Homeowners who are among the 110,000 customers of the Charleston Water System have been receiving solicitations for an insurance program endorsed by the utility, offering coverage of the water and sewer lines on customers' property.

Lots of people were probably surprised to learn they own a portion of their water and sewer lines, but, yes, they do.

Those lines, such as an underground waterline running from a home's foundation to the utility-owned water meter near the street, are the property owner's responsibility if they break. But does that mean it's a good financial decision to buy insurance in case repairs are needed?

You can buy insurance for just about anything. Some types of insurance are crucial because they protect against financial calamity that can be associated with things such as an expensive medical problem, a house fire or the death of a parent.

Other types of insurance cover things that are not very big financial risks, and the cost of the insurance compared to the potential benefit is typically high, such as with extended warranties offered on appliances. Waterline insurance can fall in that category.

That doesn't mean it's a bad idea for everyone. A person with a 50-year-old water service line, or an old clay-pipe sewer line, might reasonably consider buying coverage. Likewise, someone living in a subdivision where the neighbors' lines have been failing would have good reason to consider buying coverage.

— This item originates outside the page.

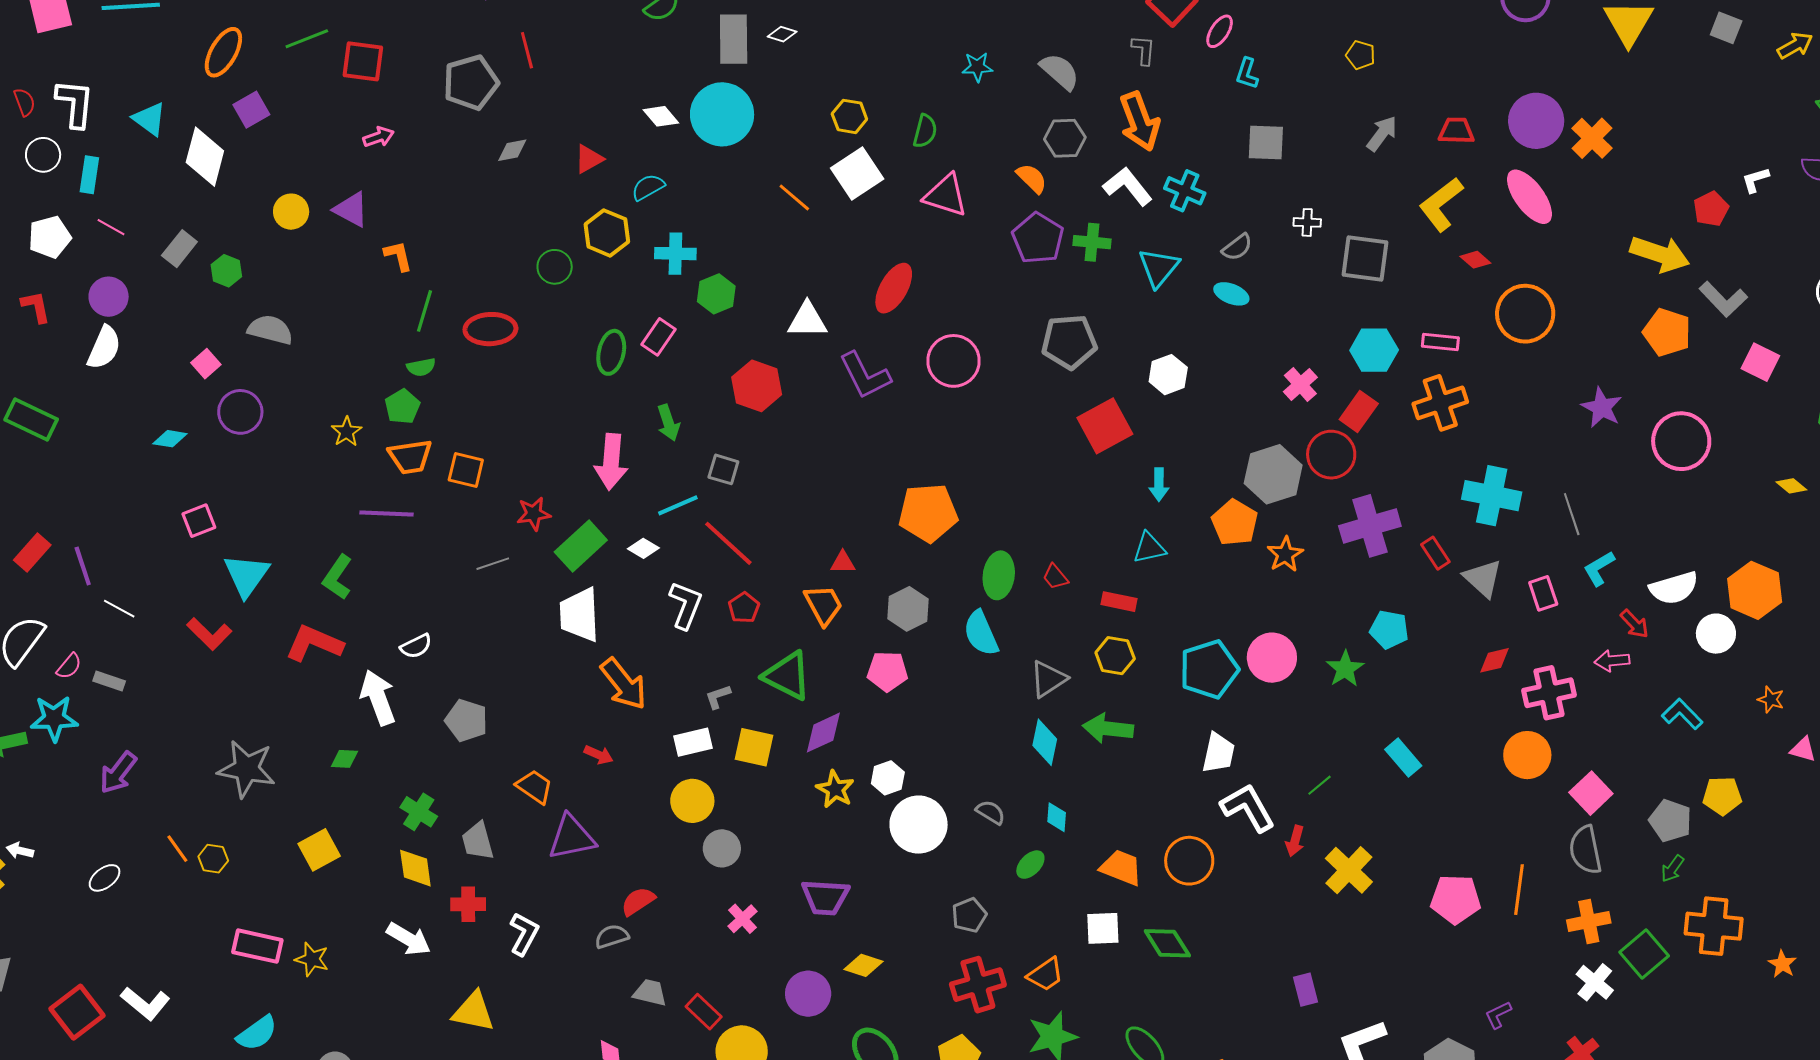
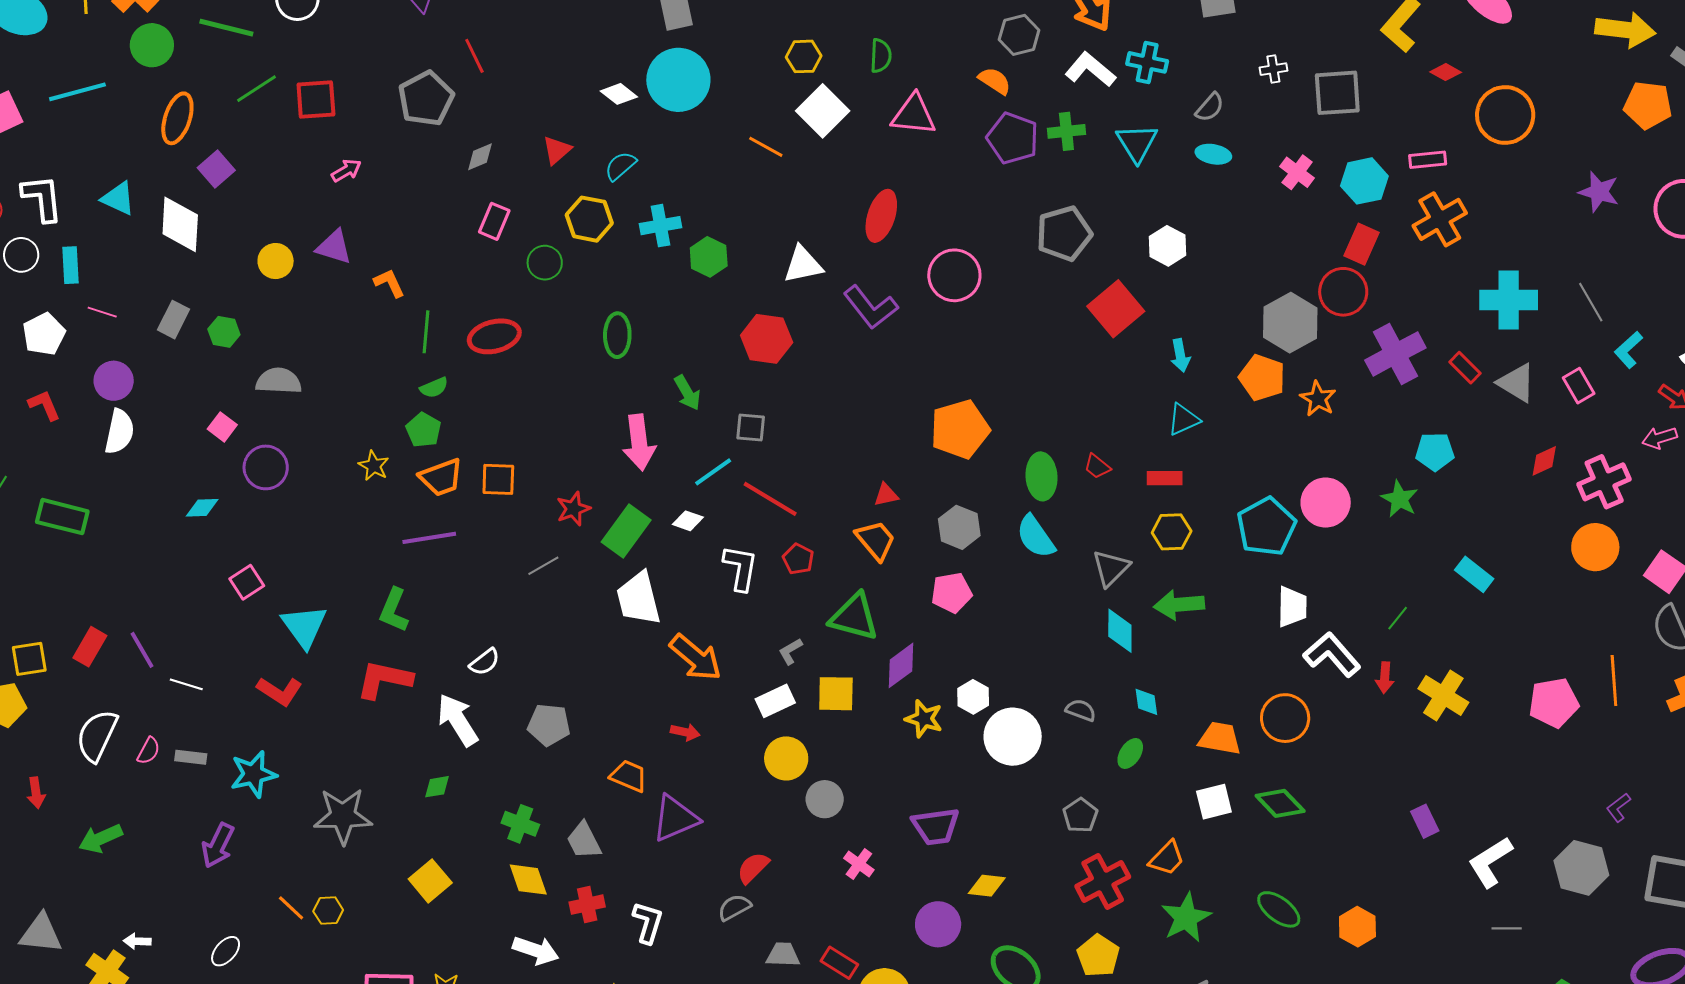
pink rectangle: (658, 337) -> (494, 221), moved
pink cross: (1300, 385) -> (1297, 172), moved
cyan star: (54, 718) -> (253, 774), moved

For others, a good choice may be continuing to self-insure, which essentially means you don't pay for insurance, and you bear any costs if something breaks. Ideally, being self-insured means you have an emergency fund in case the unexpected does happen.

The bottom line is a cost-benefit question.

If water and sewer line insurance in the Charleston area cost $2.80 monthly, combined, as it does in Myrtle Beach, the low price would make it tempting to sign up. Locally, Mount Pleasant Waterworks is considering offering sewer and waterline coverage later this year, at an estimated combined cost of $4 a month.

The coverage offered to Charleston Water System customers costs $11.98 monthly for both water and sewer line insurance. Why so much more? One reason is, the insurance is offered not by the utility directly, but by HomeServe USA Corp., which signed a marketing deal with the water system.

Charleston Water System received $120,000 up front and gets 12 percent of the money HomeServe collects in premiums.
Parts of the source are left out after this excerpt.